I guess I will need more information from you about this :-(

1. I don't know, that is the purpose of that sockets, I don't think, it is related to the connection to much

Let's look on the results of lsof command for ODB Server process, from the 2 lines the first one is TCP connection from explorer.
This disappear when explorer is closed (or File->Close Connection is used), the same way, when our application is running, those connections are not created indefinitely (we are using up to 20), but the socket stays there for longer period of time.

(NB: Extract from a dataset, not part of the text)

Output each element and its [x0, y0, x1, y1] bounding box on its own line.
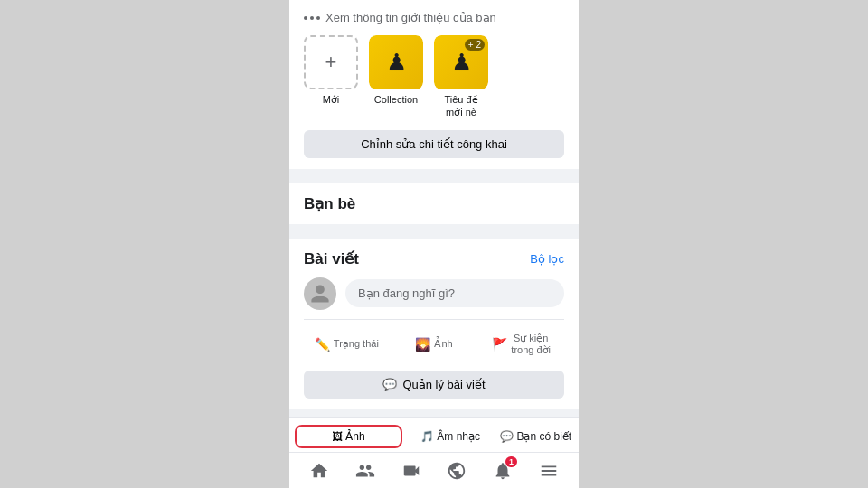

java    17888  odb   14u  IPv6           31439922       0t0      TCP localhost:zabbix-agent->localhost:52842 (ESTABLISHED)
java    17888  odb   65u  sock                0,9       0t0 31404976 protocol: TCPv6

2. I did some testing with running ObjectDB Server, and did all connections from explorer only.
I was working with 2 DB files (firstdb and seconddb) and on the end of the line I wrote number of sockets, which ObjectDB Server has currently in use. I guess it kind of work correctly as the sockets were not increasing indefinitely, but still I don't get, why some times it openes 70 sockets at once, and if I tried same operation again with freshly started ObjectDB Server it did not opened single one.
The results written bellow are steps done on 1 running ObjectDBServer without restarts, also explorer was single instance, just closing and reopening again the connection. So I assume in bad case when opening more database files it can easily pass file systems limits. I had 72 sockets opened at one time using single TCP connection.


The results were following:
01_firstdb open (connected using explorer) 22 sockets open (in total)
02_firstdb closed connection (File->Close connection) 22 sockets open
03_firstdb open second time 22 sockets open
04_firstdb closed connection 22 sockets open
05_seconddb open and closed 22 sockets open
06_seconddb open 22 sockets open
07_seconddb open entity in tree view 0 sockets open
08_firstdb open 0 sockets
08_2_firstdb closed 0 sockets
09_firstdb open 72 sockets open
09_2_firstdb closed 72 sockets open
10_firstdb open 72 sockets open
10_2_firstdb closed 72 sockets open
11_seconddb open 72 sockets open
12_seconddb open entity in tree view 46 sockets open
12_seconddb closed 46 sockets open
13_seconddb open 46 sockets open
14_seconddb open entity in tree mode 47 sockets open
15_firstdb open 47 sockets open
16_firstdb open entity in tree view 47 sockets open
16_2_firstdb closed 47 sockets open
17_seconddb open and also open entity in tree view 1 socket open
18_firstdb open 1 socket open
18_2 firstdb closed 1 socket open
19_firstdb open 1 socket open
19_2firstdb closed
20_firstdb open and open entity in tree view 1 socket open
20_2firstdb closed
21_seconddb open 1 socket open 1 socket open
22_seconddb open entity in tree view 0 sockets open
22_2 seconddb closed
23_firstdb open 0 sockets open
24_seconddb open entity in tree view 1 socket open

edit
delete
#4

This is an interesting test, thanks for sharing. It is difficult to understand and explain some of the data, such as the 22 open sockets on just opening the first database at the beginning.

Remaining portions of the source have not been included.